- Brief: Search the records for the string "totoro". Copy each line where it occurs.
--------------------------------------------------
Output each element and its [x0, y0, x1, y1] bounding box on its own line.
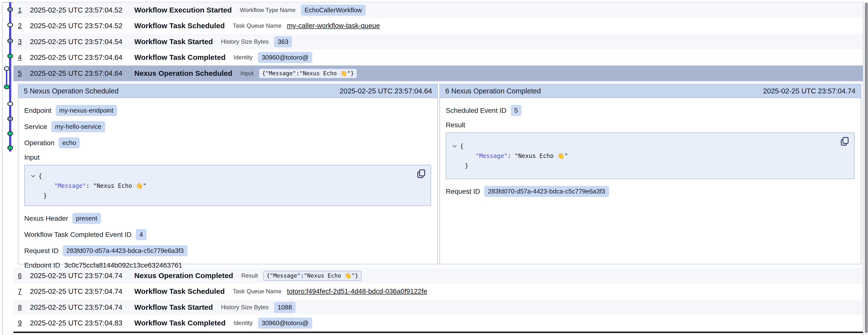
event-row-6[interactable]: 6 2025-02-25 UTC 23:57:04.74 Nexus Opera… — [13, 268, 863, 283]
code-line-close: } — [452, 161, 854, 171]
panel-timestamp: 2025-02-25 UTC 23:57:04.64 — [340, 87, 432, 95]
timeline-dot-started[interactable] — [7, 38, 13, 43]
event-detail-label: Task Queue Name — [233, 22, 282, 29]
timeline-dot-completed[interactable] — [7, 131, 13, 136]
event-id-link[interactable]: 1 — [18, 6, 30, 14]
field-value-badge: echo — [59, 137, 80, 148]
timeline-dot-scheduled[interactable] — [4, 66, 9, 71]
copy-button[interactable] — [416, 169, 426, 179]
event-id-link[interactable]: 6 — [18, 272, 30, 280]
event-value-badge: 363 — [274, 36, 292, 47]
field-label: Workflow Task Completed Event ID — [24, 231, 132, 239]
field-value-badge: 5 — [511, 105, 522, 116]
event-type: Workflow Task Started — [134, 303, 213, 311]
event-type: Nexus Operation Completed — [134, 272, 233, 280]
field-label: Request ID — [446, 188, 480, 195]
event-detail-label: History Size Bytes — [221, 304, 269, 311]
event-value-badge: EchoCallerWorkflow — [301, 5, 366, 16]
event-detail-label: Task Queue Name — [233, 288, 282, 295]
event-value-badge: 30960@totoro@ — [258, 317, 312, 329]
event-type: Workflow Task Completed — [134, 53, 225, 61]
event-id-link[interactable]: 9 — [18, 319, 30, 327]
event-detail-label: Input — [240, 70, 253, 77]
timeline-dot-completed[interactable] — [7, 145, 13, 150]
chevron-down-icon[interactable] — [31, 171, 35, 181]
event-row-4[interactable]: 4 2025-02-25 UTC 23:57:04.64 Workflow Ta… — [13, 50, 863, 65]
event-row-5-selected[interactable]: 5 2025-02-25 UTC 23:57:04.64 Nexus Opera… — [13, 65, 863, 81]
code-line-open: { — [31, 171, 431, 181]
timeline-dot-completed[interactable] — [7, 54, 13, 58]
event-value-json-badge: {"Message":"Nexus Echo 👋"} — [263, 271, 362, 281]
timeline — [0, 0, 13, 335]
event-timestamp: 2025-02-25 UTC 23:57:04.64 — [30, 53, 134, 61]
event-row-9[interactable]: 9 2025-02-25 UTC 23:57:04.83 Workflow Ta… — [13, 315, 863, 331]
panel-body: Scheduled Event ID 5 Result { "Message":… — [440, 98, 861, 197]
event-row-1[interactable]: 1 2025-02-25 UTC 23:57:04.52 Workflow Ex… — [13, 2, 863, 18]
event-timestamp: 2025-02-25 UTC 23:57:04.64 — [30, 69, 134, 78]
event-detail-label: Workflow Type Name — [240, 7, 296, 13]
timeline-dot-started[interactable] — [7, 7, 13, 12]
task-queue-link[interactable]: my-caller-workflow-task-queue — [287, 22, 380, 30]
timeline-dot-started[interactable] — [7, 116, 13, 121]
event-row-3[interactable]: 3 2025-02-25 UTC 23:57:04.54 Workflow Ta… — [13, 34, 863, 50]
timeline-dot-scheduled[interactable] — [7, 23, 13, 27]
event-type: Workflow Task Completed — [134, 319, 225, 327]
scrollbar-thumb[interactable] — [865, 2, 868, 333]
field-value-badge: my-nexus-endpoint — [56, 105, 117, 116]
event-timestamp: 2025-02-25 UTC 23:57:04.52 — [30, 6, 134, 14]
event-type: Workflow Task Scheduled — [134, 287, 225, 296]
event-id-link[interactable]: 4 — [18, 53, 30, 61]
field-value-badge: 283fd070-d57a-4423-bdca-c5c779e6a3f3 — [63, 245, 187, 256]
panel-header: 5 Nexus Operation Scheduled 2025-02-25 U… — [19, 84, 437, 98]
field-operation: Operation echo — [24, 137, 431, 148]
panel-timestamp: 2025-02-25 UTC 23:57:04.74 — [763, 87, 856, 95]
panel-header: 6 Nexus Operation Completed 2025-02-25 U… — [440, 84, 861, 98]
event-type: Workflow Execution Started — [134, 6, 232, 14]
event-timestamp: 2025-02-25 UTC 23:57:04.74 — [30, 303, 134, 311]
code-line-close: } — [31, 191, 431, 201]
event-id-link[interactable]: 2 — [18, 22, 30, 30]
event-type: Nexus Operation Scheduled — [134, 69, 232, 78]
field-value-badge: my-hello-service — [51, 121, 105, 132]
input-code-block: { "Message": "Nexus Echo 👋" } — [24, 165, 431, 206]
event-timestamp: 2025-02-25 UTC 23:57:04.74 — [30, 272, 134, 280]
field-scheduled-event-id: Scheduled Event ID 5 — [446, 105, 855, 116]
field-value-badge: present — [72, 213, 101, 224]
chevron-down-icon[interactable] — [452, 141, 457, 151]
event-6-detail-panel: 6 Nexus Operation Completed 2025-02-25 U… — [439, 84, 861, 264]
result-label: Result — [446, 121, 855, 129]
field-nexus-header: Nexus Header present — [24, 213, 431, 224]
code-line-kv: "Message": "Nexus Echo 👋" — [31, 181, 431, 191]
event-id-link[interactable]: 3 — [18, 38, 30, 46]
field-request-id: Request ID 283fd070-d57a-4423-bdca-c5c77… — [24, 245, 431, 256]
event-row-7[interactable]: 7 2025-02-25 UTC 23:57:04.74 Workflow Ta… — [13, 283, 863, 299]
panel-body: Endpoint my-nexus-endpoint Service my-he… — [19, 98, 437, 269]
field-endpoint: Endpoint my-nexus-endpoint — [24, 105, 431, 116]
field-wft-completed-event-id: Workflow Task Completed Event ID 4 — [24, 229, 431, 240]
result-code-block: { "Message": "Nexus Echo 👋" } — [446, 133, 855, 179]
next-section-divider — [13, 332, 863, 333]
event-detail-label: Identity — [234, 54, 252, 61]
task-queue-link[interactable]: totoro:f494fecf-2d51-4d48-bdcd-036a0f912… — [287, 287, 427, 295]
code-line-open: { — [452, 141, 854, 151]
event-id-link[interactable]: 8 — [18, 303, 30, 311]
timeline-dot-scheduled[interactable] — [7, 102, 13, 106]
copy-button[interactable] — [839, 136, 849, 147]
event-row-2[interactable]: 2 2025-02-25 UTC 23:57:04.52 Workflow Ta… — [13, 18, 863, 34]
timeline-dot-completed[interactable] — [4, 85, 9, 89]
event-detail-label: Identity — [234, 319, 252, 327]
event-value-badge: 30960@totoro@ — [258, 52, 312, 63]
event-detail-label: History Size Bytes — [221, 38, 269, 45]
field-value-badge: 4 — [136, 229, 147, 240]
copy-icon — [839, 136, 849, 147]
page-right-border — [863, 2, 864, 335]
field-request-id: Request ID 283fd070-d57a-4423-bdca-c5c77… — [446, 186, 855, 197]
event-id-link[interactable]: 7 — [18, 287, 30, 295]
field-value-badge: 283fd070-d57a-4423-bdca-c5c779e6a3f3 — [484, 186, 609, 197]
event-id-link[interactable]: 5 — [18, 69, 30, 77]
event-type: Workflow Task Scheduled — [134, 22, 225, 30]
field-label: Scheduled Event ID — [446, 107, 506, 114]
panel-title: 5 Nexus Operation Scheduled — [24, 87, 119, 95]
field-label: Nexus Header — [24, 215, 68, 222]
event-row-8[interactable]: 8 2025-02-25 UTC 23:57:04.74 Workflow Ta… — [13, 300, 863, 315]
--------------------------------------------------
- Worked solution:
event-value-badge: 30960@totoro@ — [258, 317, 312, 329]
task-queue-link[interactable]: totoro:f494fecf-2d51-4d48-bdcd-036a0f912… — [287, 287, 427, 295]
event-value-badge: 30960@totoro@ — [258, 52, 312, 63]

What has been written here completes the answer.